TASK PROMPT:
Retype the whole listing below precisely.

_ _ _ _

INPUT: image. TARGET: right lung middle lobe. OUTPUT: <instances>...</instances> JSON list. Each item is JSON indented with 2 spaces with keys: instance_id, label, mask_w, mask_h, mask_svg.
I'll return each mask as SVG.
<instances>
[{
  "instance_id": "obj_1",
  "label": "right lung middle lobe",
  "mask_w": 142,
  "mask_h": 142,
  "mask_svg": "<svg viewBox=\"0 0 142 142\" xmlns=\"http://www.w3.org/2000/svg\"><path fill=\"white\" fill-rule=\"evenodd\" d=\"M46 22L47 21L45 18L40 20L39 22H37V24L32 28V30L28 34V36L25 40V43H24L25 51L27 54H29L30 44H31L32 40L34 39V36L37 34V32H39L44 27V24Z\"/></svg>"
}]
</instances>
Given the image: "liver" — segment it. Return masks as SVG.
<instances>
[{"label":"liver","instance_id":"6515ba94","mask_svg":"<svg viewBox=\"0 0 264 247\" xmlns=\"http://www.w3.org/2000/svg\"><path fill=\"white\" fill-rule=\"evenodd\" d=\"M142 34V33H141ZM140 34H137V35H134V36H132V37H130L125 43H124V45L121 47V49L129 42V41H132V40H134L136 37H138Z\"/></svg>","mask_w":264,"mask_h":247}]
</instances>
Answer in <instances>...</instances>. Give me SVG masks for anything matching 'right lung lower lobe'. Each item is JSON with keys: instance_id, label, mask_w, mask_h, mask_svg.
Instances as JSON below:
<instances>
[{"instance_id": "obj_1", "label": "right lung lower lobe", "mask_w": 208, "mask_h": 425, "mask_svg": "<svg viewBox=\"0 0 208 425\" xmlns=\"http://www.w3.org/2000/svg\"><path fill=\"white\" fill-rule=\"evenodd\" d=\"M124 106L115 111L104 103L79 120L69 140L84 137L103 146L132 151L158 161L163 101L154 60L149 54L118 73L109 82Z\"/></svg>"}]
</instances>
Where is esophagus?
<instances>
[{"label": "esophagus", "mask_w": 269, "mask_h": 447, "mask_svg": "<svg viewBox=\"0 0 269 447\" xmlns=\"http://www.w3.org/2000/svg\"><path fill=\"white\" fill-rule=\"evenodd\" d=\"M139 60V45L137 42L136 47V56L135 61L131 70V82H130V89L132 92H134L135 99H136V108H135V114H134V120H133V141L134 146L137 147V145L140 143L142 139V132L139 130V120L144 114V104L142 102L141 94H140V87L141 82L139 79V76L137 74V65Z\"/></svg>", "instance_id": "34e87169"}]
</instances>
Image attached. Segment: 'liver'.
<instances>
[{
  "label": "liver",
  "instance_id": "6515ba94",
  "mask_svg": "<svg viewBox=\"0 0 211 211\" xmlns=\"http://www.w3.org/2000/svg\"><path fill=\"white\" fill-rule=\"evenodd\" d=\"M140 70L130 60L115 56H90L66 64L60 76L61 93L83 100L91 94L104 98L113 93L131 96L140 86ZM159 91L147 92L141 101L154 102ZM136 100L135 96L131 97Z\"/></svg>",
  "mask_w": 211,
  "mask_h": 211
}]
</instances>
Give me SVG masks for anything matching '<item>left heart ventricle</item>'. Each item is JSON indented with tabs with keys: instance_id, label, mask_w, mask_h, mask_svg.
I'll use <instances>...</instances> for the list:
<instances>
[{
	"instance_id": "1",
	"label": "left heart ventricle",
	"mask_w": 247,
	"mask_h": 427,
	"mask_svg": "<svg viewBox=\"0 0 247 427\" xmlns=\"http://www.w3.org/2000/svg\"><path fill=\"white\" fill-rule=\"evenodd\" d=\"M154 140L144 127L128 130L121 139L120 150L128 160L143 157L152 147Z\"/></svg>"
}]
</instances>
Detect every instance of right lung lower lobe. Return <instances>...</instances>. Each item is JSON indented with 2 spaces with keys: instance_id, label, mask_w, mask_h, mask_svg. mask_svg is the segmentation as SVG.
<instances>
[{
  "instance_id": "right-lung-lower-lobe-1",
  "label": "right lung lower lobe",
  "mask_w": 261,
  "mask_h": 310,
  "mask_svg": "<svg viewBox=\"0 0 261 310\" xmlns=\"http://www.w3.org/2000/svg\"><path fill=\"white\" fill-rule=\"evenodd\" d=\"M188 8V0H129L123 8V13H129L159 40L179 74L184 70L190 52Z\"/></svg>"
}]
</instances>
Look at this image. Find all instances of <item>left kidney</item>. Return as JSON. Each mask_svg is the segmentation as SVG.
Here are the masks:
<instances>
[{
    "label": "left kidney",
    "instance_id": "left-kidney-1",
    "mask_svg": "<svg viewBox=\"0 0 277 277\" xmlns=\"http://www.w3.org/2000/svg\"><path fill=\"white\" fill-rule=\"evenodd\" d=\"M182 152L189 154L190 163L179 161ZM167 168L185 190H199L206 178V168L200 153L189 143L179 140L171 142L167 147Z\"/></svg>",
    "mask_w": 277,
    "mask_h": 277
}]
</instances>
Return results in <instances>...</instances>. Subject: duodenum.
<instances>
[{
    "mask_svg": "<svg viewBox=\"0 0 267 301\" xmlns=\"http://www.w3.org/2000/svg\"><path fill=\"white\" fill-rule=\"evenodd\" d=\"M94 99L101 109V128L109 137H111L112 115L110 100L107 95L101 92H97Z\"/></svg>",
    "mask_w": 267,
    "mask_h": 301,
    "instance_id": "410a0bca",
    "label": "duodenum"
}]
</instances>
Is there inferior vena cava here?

_ _ _ _

SOLUTION TO THIS TASK:
INPUT: image. TARGET: right lung middle lobe. OUTPUT: <instances>...</instances> JSON list. Each item is JSON indented with 2 spaces with keys: instance_id, label, mask_w, mask_h, mask_svg.
I'll return each mask as SVG.
<instances>
[{
  "instance_id": "obj_1",
  "label": "right lung middle lobe",
  "mask_w": 142,
  "mask_h": 142,
  "mask_svg": "<svg viewBox=\"0 0 142 142\" xmlns=\"http://www.w3.org/2000/svg\"><path fill=\"white\" fill-rule=\"evenodd\" d=\"M46 22L47 21L45 18L40 20L39 22H37V24L32 28V30L28 34V36L25 40V43H24L25 51L27 54H29L30 44H31L32 40L34 39V36L37 34V32H39L44 27V24Z\"/></svg>"
}]
</instances>
Given the image: "liver" — segment it. Return masks as SVG.
<instances>
[{"label":"liver","instance_id":"6515ba94","mask_svg":"<svg viewBox=\"0 0 264 247\" xmlns=\"http://www.w3.org/2000/svg\"><path fill=\"white\" fill-rule=\"evenodd\" d=\"M142 34V33H141ZM140 34H137V35H134V36H132V37H130L125 43H124V45L121 47V49L129 42V41H132V40H134L136 37H138Z\"/></svg>","mask_w":264,"mask_h":247}]
</instances>
Answer in <instances>...</instances>. Give me SVG masks for anything matching 'right lung lower lobe'. Each item is JSON with keys: instance_id, label, mask_w, mask_h, mask_svg.
Instances as JSON below:
<instances>
[{"instance_id": "obj_1", "label": "right lung lower lobe", "mask_w": 208, "mask_h": 425, "mask_svg": "<svg viewBox=\"0 0 208 425\" xmlns=\"http://www.w3.org/2000/svg\"><path fill=\"white\" fill-rule=\"evenodd\" d=\"M124 106L115 111L104 103L79 120L69 140L84 137L103 146L132 151L158 161L163 101L154 60L149 54L118 73L109 82Z\"/></svg>"}]
</instances>
Where is esophagus?
<instances>
[{"label": "esophagus", "mask_w": 269, "mask_h": 447, "mask_svg": "<svg viewBox=\"0 0 269 447\" xmlns=\"http://www.w3.org/2000/svg\"><path fill=\"white\" fill-rule=\"evenodd\" d=\"M139 60V45L137 42L136 47V56L135 61L131 70V82H130V89L132 92H134L135 99H136V108H135V114H134V120H133V141L134 146L137 147V145L140 143L142 139V132L139 130V120L144 114V104L142 102L141 94H140V87L141 82L139 79V76L137 74V65Z\"/></svg>", "instance_id": "34e87169"}]
</instances>
Image attached. Segment: 'liver'.
<instances>
[{
  "label": "liver",
  "instance_id": "6515ba94",
  "mask_svg": "<svg viewBox=\"0 0 211 211\" xmlns=\"http://www.w3.org/2000/svg\"><path fill=\"white\" fill-rule=\"evenodd\" d=\"M140 70L130 60L115 56H90L66 64L60 76L61 93L83 100L91 94L104 98L113 93L131 96L140 86ZM159 91L147 92L141 101L154 102ZM136 100L135 96L131 97Z\"/></svg>",
  "mask_w": 211,
  "mask_h": 211
}]
</instances>
Give me SVG masks for anything matching '<item>left heart ventricle</item>'. Each item is JSON indented with tabs with keys: instance_id, label, mask_w, mask_h, mask_svg.
I'll use <instances>...</instances> for the list:
<instances>
[{
	"instance_id": "1",
	"label": "left heart ventricle",
	"mask_w": 247,
	"mask_h": 427,
	"mask_svg": "<svg viewBox=\"0 0 247 427\" xmlns=\"http://www.w3.org/2000/svg\"><path fill=\"white\" fill-rule=\"evenodd\" d=\"M154 140L144 127L128 130L121 139L120 150L128 160L143 157L152 147Z\"/></svg>"
}]
</instances>
Detect every instance of right lung lower lobe. Return <instances>...</instances>. Each item is JSON indented with 2 spaces with keys: instance_id, label, mask_w, mask_h, mask_svg. mask_svg is the segmentation as SVG.
<instances>
[{
  "instance_id": "right-lung-lower-lobe-1",
  "label": "right lung lower lobe",
  "mask_w": 261,
  "mask_h": 310,
  "mask_svg": "<svg viewBox=\"0 0 261 310\" xmlns=\"http://www.w3.org/2000/svg\"><path fill=\"white\" fill-rule=\"evenodd\" d=\"M188 8V0H129L123 8V13H129L159 40L179 74L184 70L190 52Z\"/></svg>"
}]
</instances>
Look at this image. Find all instances of <item>left kidney</item>. Return as JSON. Each mask_svg is the segmentation as SVG.
Here are the masks:
<instances>
[{
    "label": "left kidney",
    "instance_id": "left-kidney-1",
    "mask_svg": "<svg viewBox=\"0 0 277 277\" xmlns=\"http://www.w3.org/2000/svg\"><path fill=\"white\" fill-rule=\"evenodd\" d=\"M182 152L189 154L190 163L179 161ZM167 168L185 190H199L206 178V168L200 153L189 143L179 140L171 142L167 147Z\"/></svg>",
    "mask_w": 277,
    "mask_h": 277
}]
</instances>
Return results in <instances>...</instances>. Subject: duodenum.
<instances>
[{
    "mask_svg": "<svg viewBox=\"0 0 267 301\" xmlns=\"http://www.w3.org/2000/svg\"><path fill=\"white\" fill-rule=\"evenodd\" d=\"M94 99L101 109V128L109 137H111L112 115L110 100L107 95L101 92H97Z\"/></svg>",
    "mask_w": 267,
    "mask_h": 301,
    "instance_id": "410a0bca",
    "label": "duodenum"
}]
</instances>
Is there inferior vena cava here?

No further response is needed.